As with many people we would love to have a puppy but of course realise that this timetable is not puppy-friendly, and so would need to get an older dog. 

I absolutely love Hungarian Vizslas, not only because of their physical appearance but because of their loving natures, companionship and trainability, however am aware of their high exercise and human company requirements. 

So my question is: Does what I've described sound sufficient for a Vizsla, or would they still go stir crazy?

Thanks for reading my question; any advice is very welcome!


----------



## texasred (Jan 29, 2012)

I think one of the rescue vizslas would love to call you house home.


----------



## MilesMom (Jun 21, 2012)

I think it could be done. We are out of the house 8-5 every day. I get up at 5:30 to make sure Miles gets out for 1-1.5 hours in the morning, and I would recommend this because your Vizsla will likely not self exercise himself and he will be calmer with the exercise and attention in the morning. Even if you just played fetch in the yard before work I believe it would help. I come home for a mid day break for an hour and walk Miles off leash or work on his training. 

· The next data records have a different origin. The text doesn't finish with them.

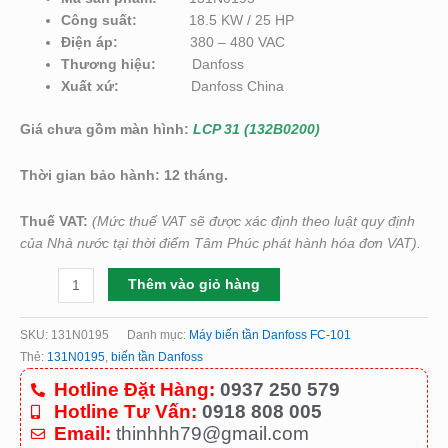
Công suất:
18.5 KW / 25 HP
Điện áp:
380 – 480 VAC
Thương hiệu:
Danfoss
Xuất xứ:
Danfoss China
Giá chưa gồm màn hình:
LCP 31 (132B0200)
Thời gian bảo hành: 12 tháng.
Thuế VAT:
(Mức thuế VAT sẽ được xác định theo luật quy định
của Nhà nước tại thời điểm Tâm Phúc phát hành hóa đơn VAT).
Thêm vào giỏ hàng
SKU:
131N0195
Danh mục:
Máy biến tần Danfoss FC-101
Thẻ:
131N0195
,
biến tần Danfoss
Hotline Đặt Hàng:
0937 250 579
Hotline Tư Vấn:
0918 808 005
Email:
thinhhh79@gmail.com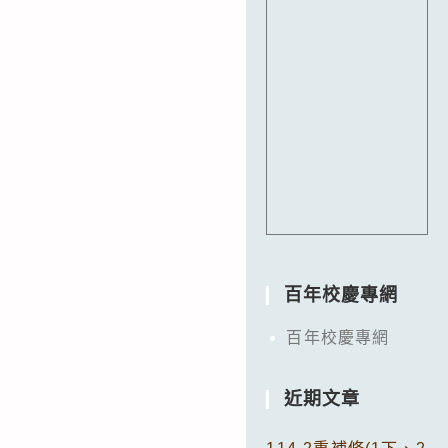
百年校慶專網
百年校慶專網
近期文章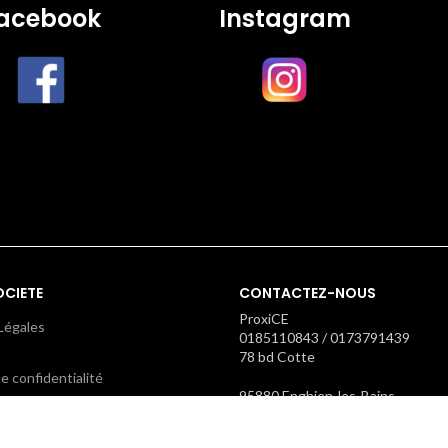
acebook
Instagram
OCIETE
CONTACTEZ-NOUS
ProxiCE
Légales
0185110843 / 0173791439
78 bd Cotte
e confidentialité
95880 Enghien-les-Bains
contact@proxice.com
s générales de ventes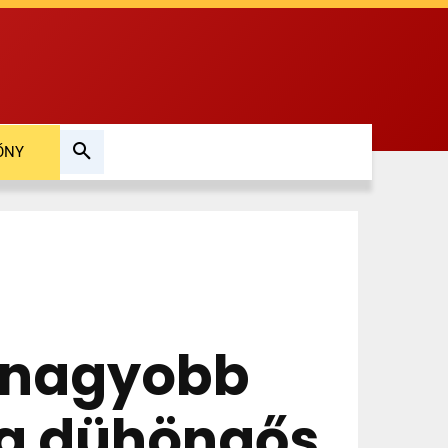
ŐNY
g nagyobb
 a dühöngős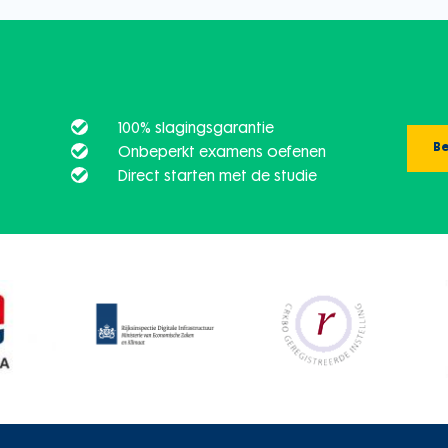
100% slagingsgarantie
Be
Onbeperkt examens oefenen
Direct starten met de studie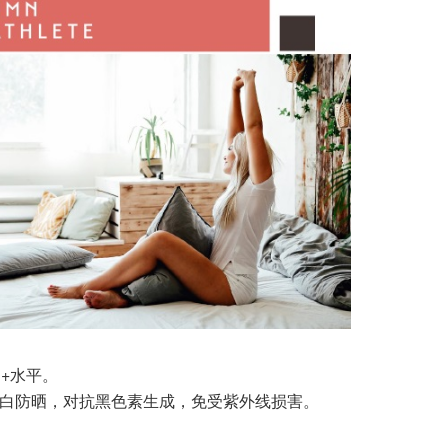
D+水平。
美白防晒，对抗黑色素生成，免受紫外线损害。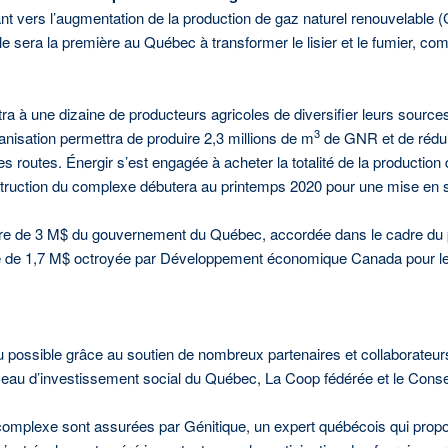
t vers l’augmentation de la production de gaz naturel renouvelable (
e sera la première au Québec à transformer le lisier et le fumier, co
a à une dizaine de producteurs agricoles de diversifier leurs source
3
anisation permettra de produire 2,3 millions de m
de GNR et de rédui
 des routes. Énergir s’est engagée à acheter la totalité de la producti
onstruction du complexe débutera au printemps 2020 pour une mise en 
cière de 3 M$ du gouvernement du Québec, accordée dans le cadre du
ble de 1,7 M$ octroyée par Développement économique Canada pour 
ndu possible grâce au soutien de nombreux partenaires et collaborat
au d’investissement social du Québec, La Coop fédérée et le Conseil
complexe sont assurées par Génitique, un expert québécois qui propose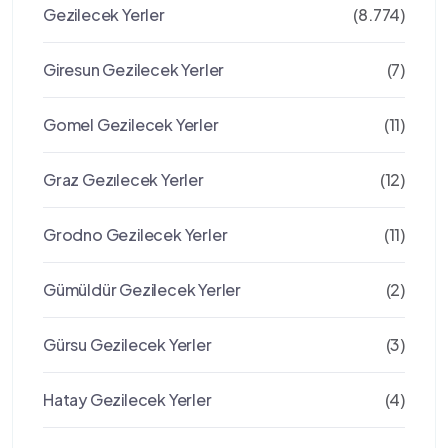
Gezilecek Yerler
(8.774)
Giresun Gezilecek Yerler
(7)
Gomel Gezilecek Yerler
(11)
Graz Gezılecek Yerler
(12)
Grodno Gezilecek Yerler
(11)
Gümüldür Gezilecek Yerler
(2)
Gürsu Gezilecek Yerler
(3)
Hatay Gezilecek Yerler
(4)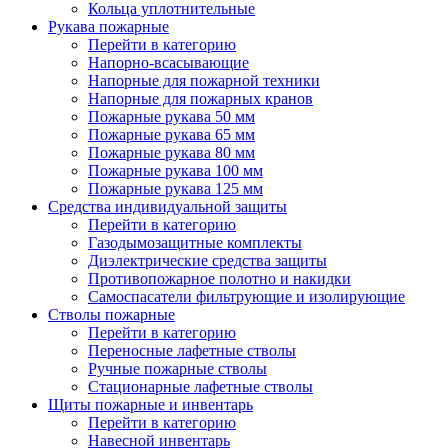
Кольца уплотнительные
Рукава пожарные
Перейти в категорию
Напорно-всасывающие
Напорные для пожарной техники
Напорные для пожарных кранов
Пожарные рукава 50 мм
Пожарные рукава 65 мм
Пожарные рукава 80 мм
Пожарные рукава 100 мм
Пожарные рукава 125 мм
Средства индивидуальной защиты
Перейти в категорию
Газодымозащитные комплекты
Диэлектрические средства защиты
Противопожарное полотно и накидки
Самоспасатели фильтрующие и изолирующие
Стволы пожарные
Перейти в категорию
Переносные лафетные стволы
Ручные пожарные стволы
Стационарные лафетные стволы
Щиты пожарные и инвентарь
Перейти в категорию
Навесной инвентарь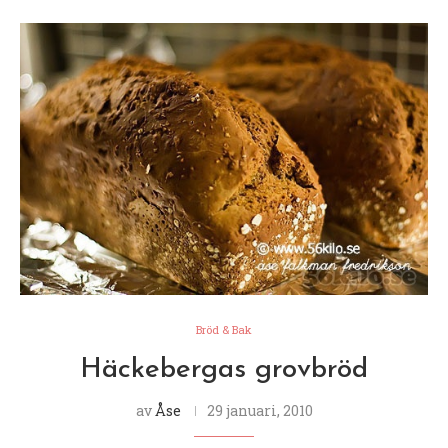
Bröd & Bak
Häckebergas grovbröd
av
Åse
29 januari, 2010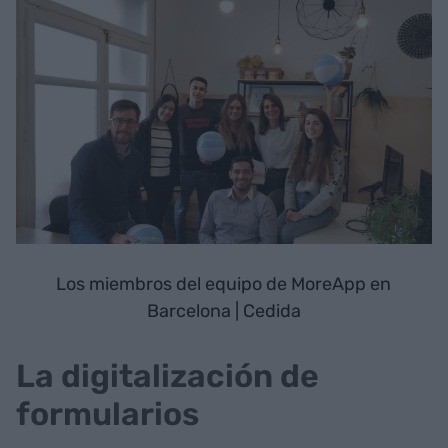
Los miembros del equipo de MoreApp en
Barcelona | Cedida
La digitalización de
formularios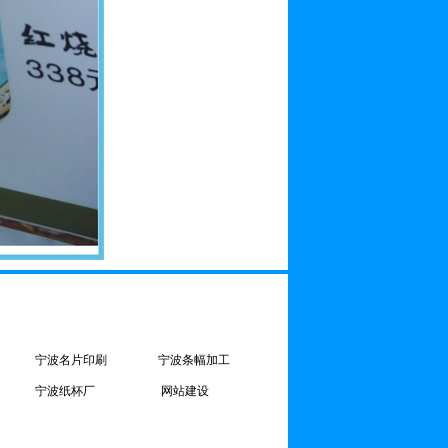
宁波名片印刷
宁波条幅加工
宁波纸杯厂
网站建设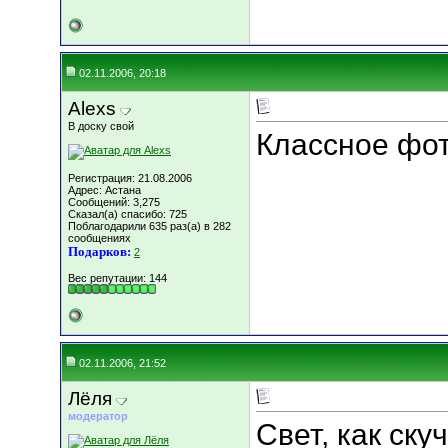
02.11.2006, 20:18
Alexs
В доску свой
Классное фот
Регистрация: 21.08.2006
Адрес: Астана
Сообщений: 3,275
Сказал(а) спасибо: 725
Поблагодарили 635 раз(а) в 282
сообщениях
Подарков:
2
Вес репутации:
144
02.11.2006, 21:52
Лёля
модератор
Свет, как ску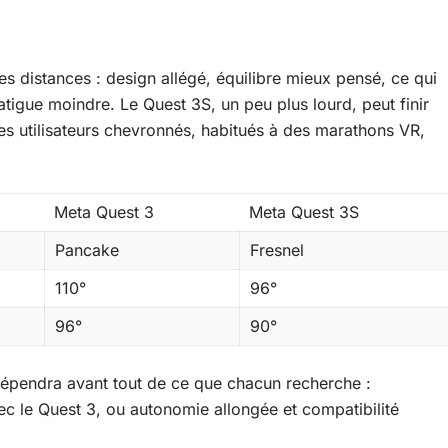
es distances : design allégé, équilibre mieux pensé, ce qui
fatigue moindre. Le Quest 3S, un peu plus lourd, peut finir
Les utilisateurs chevronnés, habitués à des marathons VR,
Meta Quest 3
Meta Quest 3S
Pancake
Fresnel
110°
96°
96°
90°
épendra avant tout de ce que chacun recherche :
c le Quest 3, ou autonomie allongée et compatibilité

The only caveat would be if the dog can't be trusted alone outside, as ours cannot. He is great in the home and we leave him Kongs, puzzle toys, and dog TV on but outside he rips everything up and pulls himself like a monkey up our palm trees and we are worried he will hurt himself! Best of luck!!


----------



## redbirddog (Apr 23, 2010)

It might work with the right Vizsla Rescue but you shouldn't try this on your own. Use a rescue group to help find the right dog. Not all Vizslas are equal and not all rescues can adjust to children around or long periods of time alone.

My suggestion is see if you can "dog sit" a Vizsla for a weekend. Maybe let the list know what city you live near and get out with them for a walk.

Good luck.

RBD


----------



## Ozkar (Jul 4, 2011)

With your work schedules both being so hectic, it may not be fair to get a puppy. They really need a lot of time and attention early in their lives. So perhaps the suggestions of rescuing an adult Vizsla would work better for you. They usually come with a reasonable level of obedience and thus would be easier for you to manage. 

Even one which is 6 or 8 months old. I took in a 6.5 month old V from another family. I couldn't at the time devote the time to a little puppy, so he was a good compromise. I just wouldn't have had the time to do the puppy justice.


----------